もう君には恋はしない

それから、

あたしが目を覚ますと・・・。

目の前に、焦点のあわない瞬の・・・。

瞬の顔?

「うわっ!」

あたしは驚いて、身体をおこした。

「あんりっ!大丈夫かっ?」

「きゃっ!瞬っ?」

あまりの瞬の大声に、

驚いて身を引いてしまう。

「倉狩野さん?身体は・・・、どんな感じ?」

「ちょっと頭が痛いです。」

「んー。熱はなさそうね。さっき劉蟻君が触ったときは、熱かったんだけど・・・。」

「そ、そうですか。

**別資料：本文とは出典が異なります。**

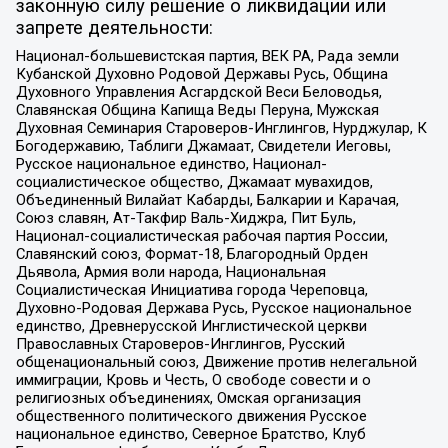
законную силу решение о ликвидации или
запрете деятельности:
Национал-большевистская партия, ВЕК РА, Рада земли
Кубанской Духовно Родовой Державы Русь, Община
Духовного Управления Асгардской Веси Беловодья,
Славянская Община Капища Веды Перуна, Мужская
Духовная Семинария Староверов-Инглингов, Нурджулар, К
Богодержавию, Таблиги Джамаат, Свидетели Иеговы,
Русское национальное единство, Национал-
социалистическое общество, Джамаат мувахидов,
Объединенный Вилайат Кабарды, Балкарии и Карачая,
Союз славян, Ат-Такфир Валь-Хиджра, Пит Буль,
Национал-социалистическая рабочая партия России,
Славянский союз, Формат-18, Благородный Орден
Дьявола, Армия воли народа, Национальная
Социалистическая Инициатива города Череповца,
Духовно-Родовая Держава Русь, Русское национальное
единство, Древнерусской Инглистической церкви
Православных Староверов-Инглингов, Русский
общенациональный союз, Движение против нелегальной
иммиграции, Кровь и Честь, О свободе совести и о
религиозных объединениях, Омская организация
общественного политического движения Русское
национальное единство, Северное Братство, Клуб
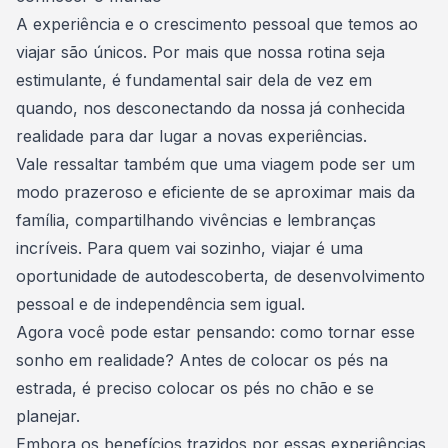
A experiência e o crescimento pessoal que temos ao
viajar são únicos. Por mais que nossa rotina seja
estimulante, é fundamental sair dela de vez em
quando, nos desconectando da nossa já conhecida
realidade para dar lugar a novas experiências.
Vale ressaltar também que uma viagem pode ser um
modo prazeroso e eficiente de se aproximar mais da
família, compartilhando vivências e lembranças
incríveis. Para quem vai sozinho, viajar é uma
oportunidade de autodescoberta, de desenvolvimento
pessoal e de independência sem igual.
Agora você pode estar pensando: como tornar esse
sonho em realidade? Antes de colocar os pés na
estrada, é preciso colocar os pés no chão e se
planejar.
Embora os benefícios trazidos por essas experiências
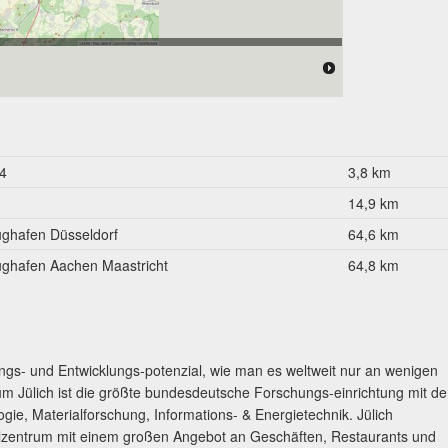
 176.000 Einwohner
4
3,8 km
14,9 km
ughafen Düsseldorf
64,6 km
ughafen Aachen Maastricht
64,8 km
ungs- und Entwicklungs-potenzial, wie man es weltweit nur an wenigen
m Jülich ist die größte bundesdeutsche Forschungs-einrichtung mit d
ie, Materialforschung, Informations- & Energietechnik. Jülich
telzentrum mit einem großen Angebot an Geschäften, Restaurants und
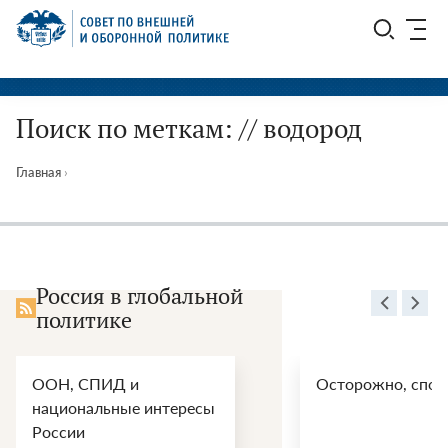
Перейти
СВОП
к
содержимому
Поиск по меткам: // водород
Главная
›
Россия в глобальной
политике
ООН, СПИД и
Осторожно, спой
национальные интересы
России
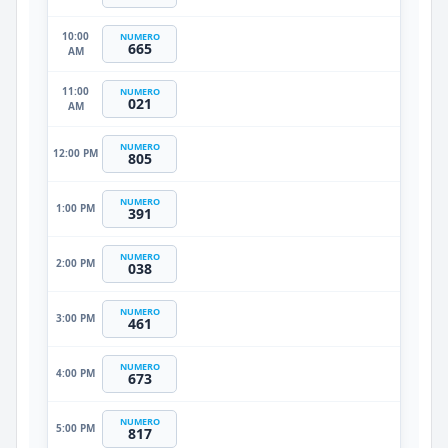
10:00
NUMERO
665
AM
11:00
NUMERO
021
AM
NUMERO
12:00 PM
805
NUMERO
1:00 PM
391
NUMERO
2:00 PM
038
NUMERO
3:00 PM
461
NUMERO
4:00 PM
673
NUMERO
5:00 PM
817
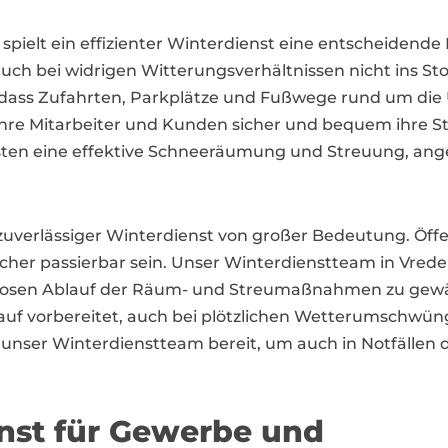
pielt ein effizienter Winterdienst eine entscheidende
 auch bei widrigen Witterungsverhältnissen nicht ins 
, dass Zufahrten, Parkplätze und Fußwege rund um die 
ihre Mitarbeiter und Kunden sicher und bequem ihre S
n eine effektive Schneeräumung und Streuung, angepa
zuverlässiger Winterdienst von großer Bedeutung. Öff
er passierbar sein. Unser Winterdienstteam in Vreden
sen Ablauf der Räum- und Streumaßnahmen zu gewähr
rauf vorbereitet, auch bei plötzlichen Wetterumschwün
 unser Winterdienstteam bereit, um auch in Notfällen d
enst für Gewerbe und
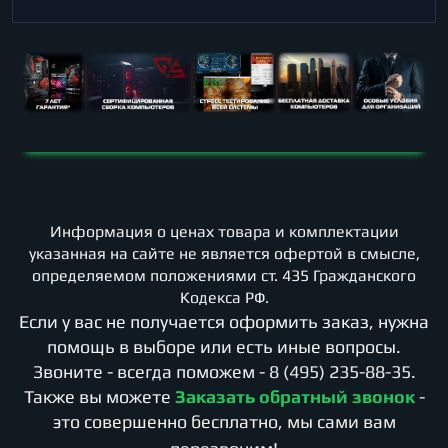
Информация о ценах товара и комплектации
указанная на сайте не является офертой в смысле,
определяемом положениями ст. 435 Гражданского
Кодекса РФ.
Если у вас не получается оформить заказ, нужна
помощь в выборе или есть иные вопросы.
Звоните - всегда поможем -
8 (495) 235-88-35
.
Также вы можете
Заказать обратный звонок
-
это совершенно бесплатно, мы сами вам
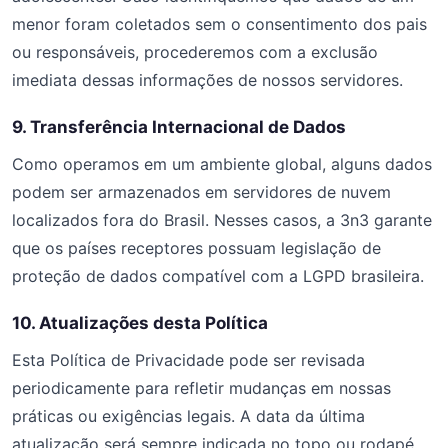
menor foram coletados sem o consentimento dos pais
ou responsáveis, procederemos com a exclusão
imediata dessas informações de nossos servidores.
9. Transferência Internacional de Dados
Como operamos em um ambiente global, alguns dados
podem ser armazenados em servidores de nuvem
localizados fora do Brasil. Nesses casos, a 3n3 garante
que os países receptores possuam legislação de
proteção de dados compatível com a LGPD brasileira.
10. Atualizações desta Política
Esta Política de Privacidade pode ser revisada
periodicamente para refletir mudanças em nossas
práticas ou exigências legais. A data da última
atualização será sempre indicada no topo ou rodapé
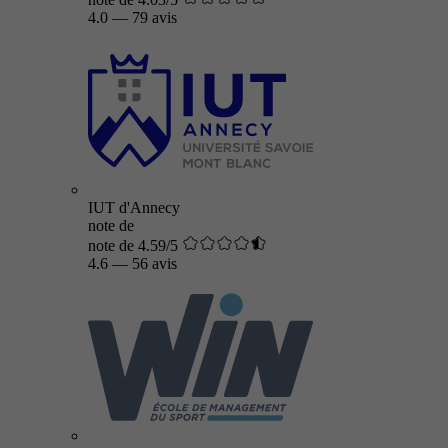
4.0
—
79 avis
IUT d'Annecy
note de
note de 4.59/5
4.6
—
56 avis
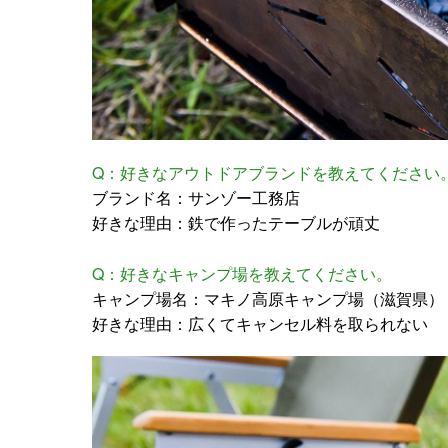
Q：好きなアウトドアブランドを教えてください
ブランド名：サンゾー工務店
好きな理由：鉄で作ったテーブルが頑丈
Q：好きなキャンプ場を教えてください。
キャンプ場名：マキノ高原キャンプ場（滋賀県）
好きな理由：広くてキャンセル料を取られない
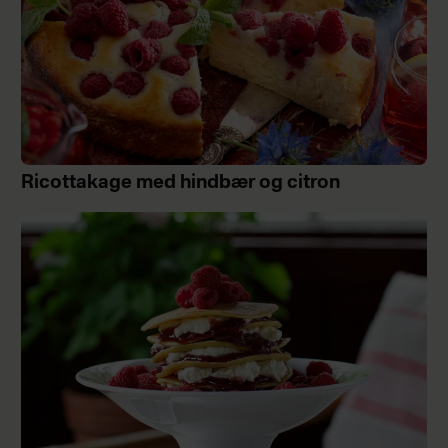
Ricottakage med hindbær og citron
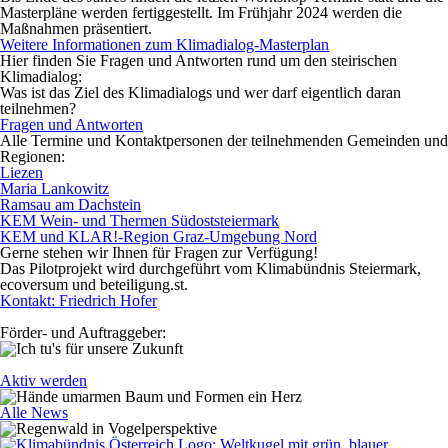
Masterpläne werden fertiggestellt. Im Frühjahr 2024 werden die
Maßnahmen präsentiert.
Weitere Informationen zum Klimadialog-Masterplan
Hier finden Sie Fragen und Antworten rund um den steirischen
Klimadialog:
Was ist das Ziel des Klimadialogs und wer darf eigentlich daran
teilnehmen?
Fragen und Antworten
Alle Termine und Kontaktpersonen der teilnehmenden Gemeinden und
Regionen:
Liezen
Maria Lankowitz
Ramsau am Dachstein
KEM Wein- und Thermen Südoststeiermark
KEM und KLAR!-Region Graz-Umgebung Nord
Gerne stehen wir Ihnen für Fragen zur Verfügung!
Das Pilotprojekt wird durchgeführt vom Klimabündnis Steiermark,
ecoversum und beteiligung.st.
Kontakt: Friedrich Hofer
Förder- und Auftraggeber:
Aktiv werden
Alle News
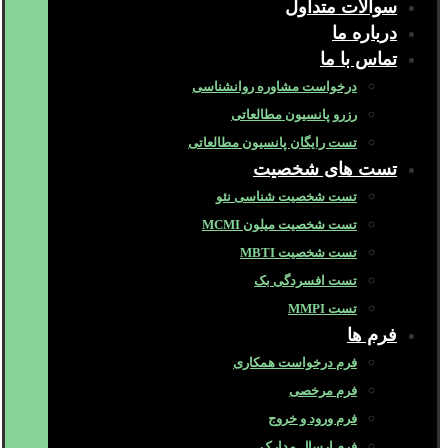
سوالات متداول
درباره ما
تماس با ما
درخواست مشاوره روانشناسی
رزرو پانسیون مطالعاتی
تست رایگان پانسیون مطالعاتی
تست های شخصیت
تست شخصیت شناسی نئو
تست شخصیت میلون MCMI
تست شخصیت MBTI
تست افسردگی بک
تست MMPI
فرم ها
فرم درخواست همکاری
فرم مرخصی
فرم ورود و خروج
فرم ارسال مدارک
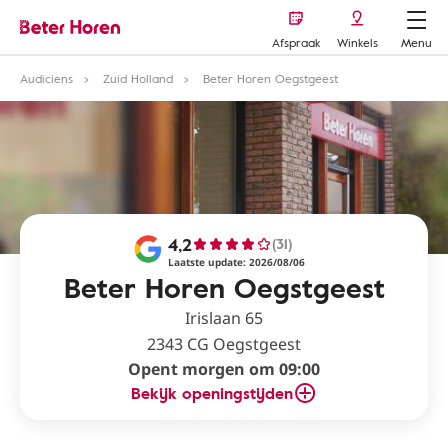
Afspraak
Winkels
Menu
Audiciens
Zuid Holland
Beter Horen Oegstgeest
4,2
(31)
Laatste update: 2026/08/06
Beter Horen Oegstgeest
Irislaan 65
2343 CG Oegstgeest
Opent morgen om 09:00
Bekijk openingstijden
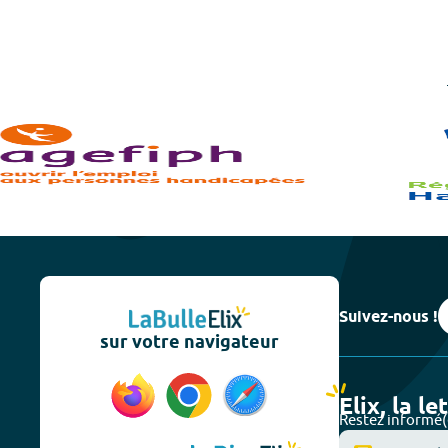
Suivez-nous !
sur votre navigateur
Elix, la le
Restez informé(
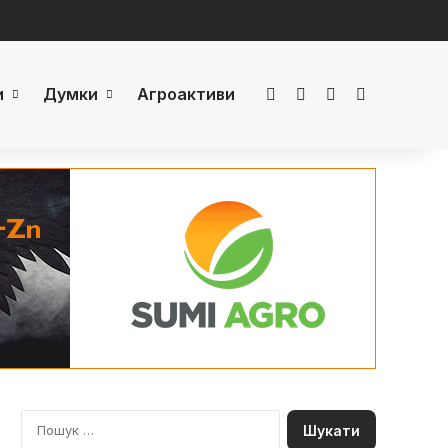
и
Думки
Агроактиви
Facebook
LinkedIn
YouTube
Телеграм
П
о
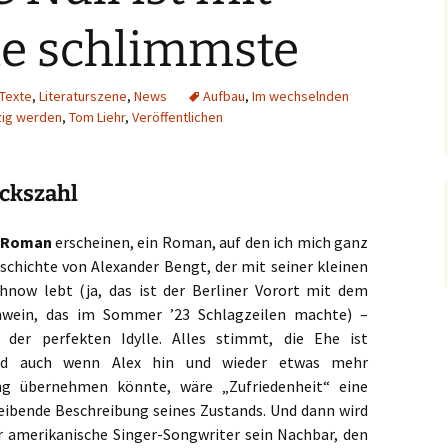
ie schlimmste
Texte
,
Literaturszene
,
News
Aufbau
,
Im wechselnden
ig werden
,
Tom Liehr
,
Veröffentlichen
ückszahl
r Roman
erscheinen, ein Roman, auf den ich mich ganz
eschichte von Alexander Bengt, der mit seiner kleinen
hnow lebt (ja, das ist der Berliner Vorort mit dem
hwei
n, das im Sommer ’23 Schlagzeilen machte) –
n der perfekten Idylle. Alles stimmt, die Ehe ist
und auch wenn Alex hin und wieder etwas mehr
ng übernehmen könnte, wäre „Zufriedenheit“ eine
eibende Beschreibung seines Zustands. Und dann wird
r amerikanische Singer-Songwriter sein Nachbar, den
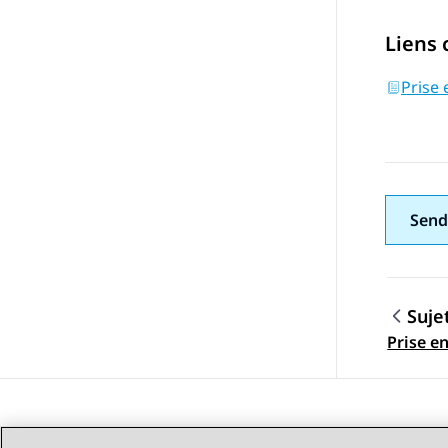
Liens
Prise 
Send
Suje
Navig
Prise en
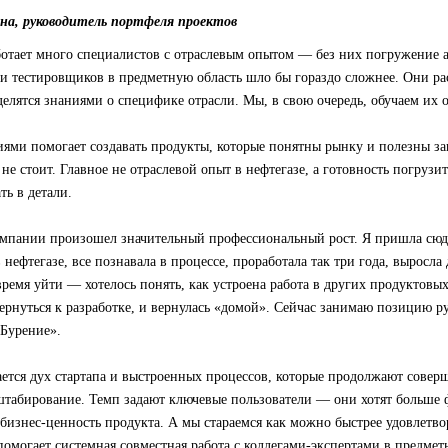
на, руководитель портфеля проектов
аботает много специалистов с отраслевым опытом — без них погружение 
и тестировщиков в предметную область шло бы гораздо сложнее. Они ра
делятся знаниями о специфике отрасли. Мы, в свою очередь, обучаем их 
ями помогает создавать продукты, которые понятны рынку и полезны за
не стоит. Главное не отраслевой опыт в нефтегазе, а готовность погрузит
ть в детали.
омпании произошел значительный профессиональный рост. Я пришла сюд
 нефтегазе, все познавала в процессе, проработала так три года, выросла
ремя уйти — хотелось понять, как устроена работа в других продуктовых
вернуться к разработке, и вернулась «домой». Сейчас занимаю позицию р
«Бурение».
ется дух стартапа и выстроенных процессов, которые продолжают соверше
сштабирование. Темп задают ключевые пользователи — они хотят больше
бизнес-ценность продукта. А мы стараемся как можно быстрее удовлетв
 помогает системная совместная работа с коллегами-экспертами в предмет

」

「頑張りすぎなのと、軽い貧血ね。」

「ひ、貧血?」

「細いし、華奢な感じでしょ?だから。」

「そ、そうですかねぇ・・・?」

あたしは自分の身体を見回す。

確かに、少し痩せているかもしれない。

なんでかしら?

「彼氏さんを、心配させちゃ、ダメよ?」

「せ、先生っ?」

なんてことを言い出すんだ、この先生は。

てか、なんで知ってんの?

あたし達が、つき合ってること。

「しばらくは、安静にね。劉蟻君は・・・どうする?」

「俺もここにいます。」

「わかりました。先生は、外にいないといけないから。何かあったら呼んでね。」

「はい。」

瞬は当然のように返事をした。

がちゃり、とドアの閉まる音がしてから、

瞬はあたしに近づいてきた。

「・・・平気か?」

「う、うん。大丈夫。」

あたしは瞬の目を見て、

少しだけ笑った。

その瞬間、

はぁ・・・。

と安心したように、

瞬が息を吐いたのがわかった。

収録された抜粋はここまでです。